NuruAhsen
Sonsuz Temâþâ
RÜYA hepimizin bildiği bir gerçek. Her gün görüyoruz, yaşıyoruz ve biliyoruz. Nasıl uyanık haldeyken zihnimizden birtakım hayal ve hatıralar geçiyorsa, uykuya dalınca da rüya olayı devreye giriyor.
Rüya bir görme işi. Kafa gözüyle değil, ruhumuzun göze ihtiyaç duymadan gördükleri, duydukları, hissettikleri... Rüya, görünen âlem sınırları içinde gayb âlemine açılan bir pencere, bir temâşa, bir seyir ânı.
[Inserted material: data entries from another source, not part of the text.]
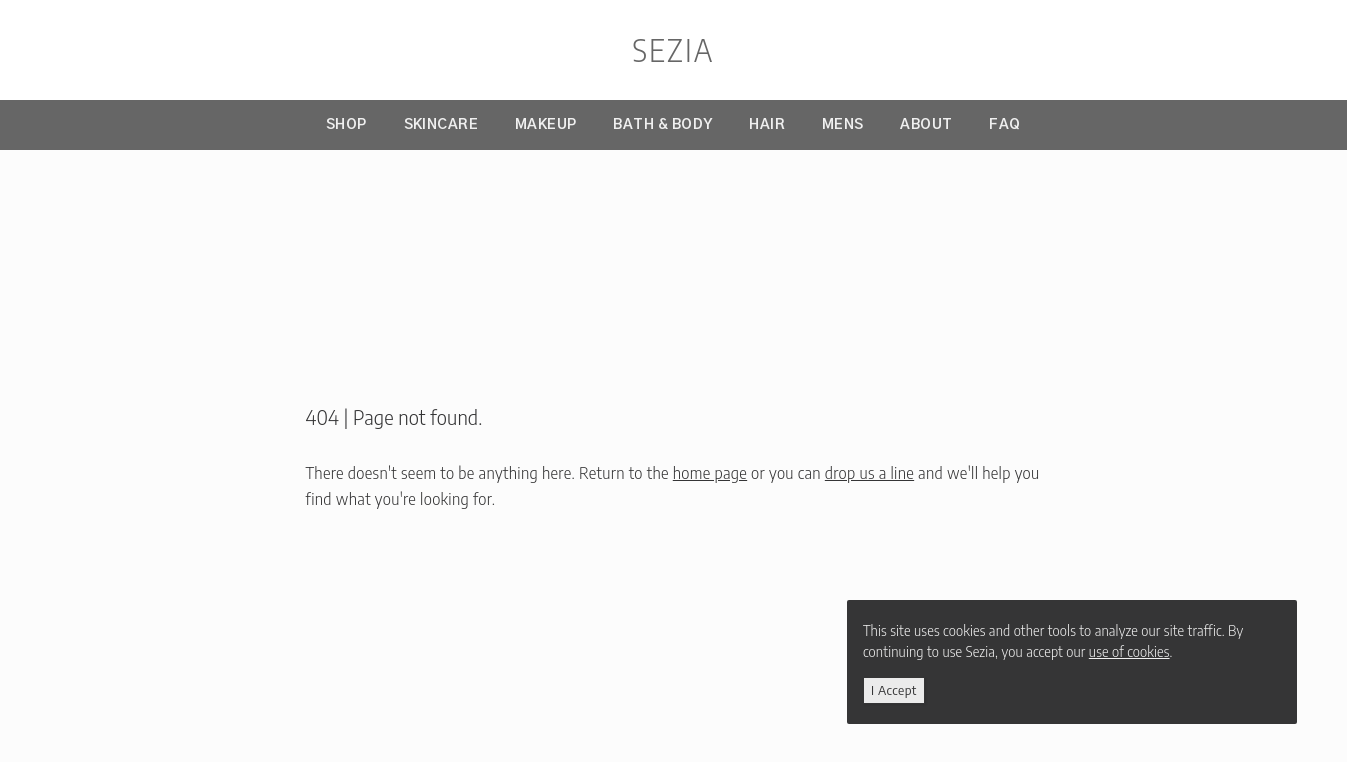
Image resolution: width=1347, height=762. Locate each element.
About (926, 125)
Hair (767, 125)
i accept (896, 690)
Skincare (441, 125)
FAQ (1005, 125)
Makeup (546, 125)
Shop (346, 125)
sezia (673, 50)
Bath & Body (662, 125)
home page (710, 473)
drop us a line (869, 473)
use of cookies (1131, 651)
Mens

Meselenin aslına bakılacak olursa, rüya Kur’ân’ın sahip çıktığı bir şuur olayıdır. Kur’ân’da yedi yerde ‘rü’yâ’ kelimesine yer veriliyor ve âyetlerin içinden rüyanın anlamı ve tanımı çıkıyor.
“Allah, Resûlünün gördüğü rüyayı hak ile tasdik etti” (Fetih, 48:27) ifadesiyle, “Sen rüyanda emrolunana uydun” (Sâffât, 37:105) cümlesinde ‘sâdık-doğru rüya’ anlatılıyor ve asıl rüyanın bu ‘rüya’ olduğu belirtiliyor. Sâdık rüyanın da “Eğer rüya tabirini biliyorsanız, benim bu rüyamı tabir edin” (Yûsuf, 12:43) âyetiyle tabire değer, tabir edilebilen bir rüya olduğu bildiriliyor.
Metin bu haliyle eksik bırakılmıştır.